Forschungsarbeiten auf dem Gebiet Amok sind relativ rar, doch erkennen in Anbetracht der sich wiederholenden Ereignisse Experten wie Laien den dringenden Bedarf. Amok wurde lange Zeit stark psychiatrisiert. Diese Entwicklung ging aus dem Aufsehen erregenden Amoklauf des Hauptschullehrers Ernst Wagners im Jahr 1913 hervor, der selten gut dokumentiert worden war und aufgrund des Überlebens des Amokläufers zu umfangreichen Informationen führte. Hintergrund dieser Tat war ein paranoider Wahn, der sich beim Patienten nach einem sodomistischen Akt entwickelt hatte, beschreibt Gewaltforscher Dr. Jens Hoffmann vom Institut Psychologie und Sicherheit in Aschaffenburg den Fall. Paranoia als Auslöser trifft aber nicht auf alle Amokläufer zu. Meist werden drei Gruppen von Tätern unterschieden: Die depressiven, schizophren-paranoiden und kontaktscheuen, völlig unauffälligen Typen.
Amok gilt als eine Sonderform des Tötungsdelikts, bei dem sowohl Mord als auch Selbstmord zumindest als Intention auftreten. Den Rahmen dieser Tat bildet immer eine psychische Erkrankung, so Lothar Adler, Professor für Psychiatrie im thüringischen Mühlhausen, einer der wenigen in Deutschland, die zum Thema forschen.

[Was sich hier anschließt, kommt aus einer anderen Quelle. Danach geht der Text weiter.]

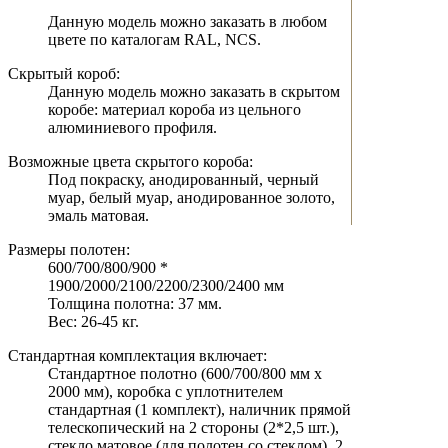
Данную модель можно заказать в любом
цвете по каталогам RAL, NCS.
Скрытый короб:
Данную модель можно заказать в скрытом
коробе: материал короба из цельного
алюминиевого профиля.
Возможные цвета скрытого короба:
Под покраску, анодированный, черный
муар, белый муар, анодированное золото,
эмаль матовая.
Размеры полотен:
600/700/800/900 *
1900/2000/2100/2200/2300/2400 мм
Толщина полотна: 37 мм.
Вес: 26-45 кг.
Стандартная комплектация включает:
Стандартное полотно (600/700/800 мм х
2000 мм), коробка с уплотнителем
стандартная (1 комплект), наличник прямой
телескопический на 2 стороны (2*2,5 шт.),
стекло матовое (для полотен со стеклом), 2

Einigkeit besteht weitgehend darüber, dass sich ein typischer Ablauf des Amoks in vier Phasen erkennen lässt:
Serotoninmangel als Teilerklärung
Einen Erklärungsansatz bieten auch pathophysiologische Befunde im Rahmen der Hirnforschung. Als Affektregulator gilt das serotenerge System. Ein Serotoninmangelsyndrom spielt bei Gewalt gegen andere und die eigene Person eine Rolle, ergaben Untersuchungen an Mördern und Selbstmördern. Auch bei Affen konnte ein Serotoninmangel mit einer Impulssteuerungsstörung in Verbindung gebracht werden. Allerdings heißt das nicht, dass Täter wie Opfer allein der Biologie des Täters ausgeliefert sind und jeder mit Serotoninmangel zum Amokläufer wird, so Adler. Zudem gibt es zum Thema keine Untersuchungen bei Amokläufern.
In diesem Sinne gibt es keine Gewalt- oder Verbrechergene, meint auch Gerhard Roth vom Institut für Hirnforschung der Universität Bremen. Als biologische Grundlage kriminellen Gewaltverhaltens hat die Serotoninmangelhypothese jedoch Bedeutung. Zudem fanden sich in der Magnetresonanztomografie hirnorganische Korrelate des Gewaltverbrechens, und Mörder wiesen eine geringere Aktivität im Frontallappen und oberen parietalen Kortex vor allem auf der linken Seite auf (Arch Gen Psychiatry. 2000; 57: 119-127). Ob dies auf die besondere Gruppe jugendlicher Amokläufer zutrifft, ist allerdings unklar.
Dass Amokläufer grundsätzlich nicht gesund sind, steht für die meisten außer Frage. Dass sich allerdings Täter mit Diagnosen einer psychiatrischen Störung, Persönlichkeitsstörung, dissoziativen Störung, Depression oder mit anderen pathophysiologischen Auffälligkeiten durchgängig beschreiben lassen, ist unwahrscheinlich, jedoch in Einzelfällen durchaus zutreffend.
Prävention mit Frühwarnsystem
Jens Hoffmann weiß um die unterschiedliche Persönlichkeit von Amokläufern. Er entwickelte ein Frühwarnsystem, das Amokläufe verhindern helfen soll. Zugrunde liegt ein Anti-Amok-Modell (DyRiAS), das sich bereits an sechs Schulen in der Testphase befindet. Das Programm prüft 31 Faktoren und erstellt so ein Verhaltensmuster von möglicherweise gefährdeten Jugendlichen. Dem Modell zugrunde liegt die Analyse weltweiter Amokläufe seit 1974.
Hoffmann ist sich sicher, dass sich zielgerichtete Gewalttaten und Amok an Schulen bereits im Vorfeld erkennen lassen. Dies ergab seine aktuelle Studie „Amok und zielgerichtete Gewalttaten an Schulen in Deutschland“, die in der Aprilausgabe der Zeitschrift „Kriminalistik“ veröffentlicht wird. In allen untersuchten Fällen von Amokläufen ließen sich deutliche Risikomerkmale im Verhalten und in der Kommunikation der Täter im Vorfeld der Tat identifizieren. Gefragt ist dann mit Sicherheit ein multimodaler Ansatz mit psychologischen, medizinischen und sozialtherapeutischen Interventionen.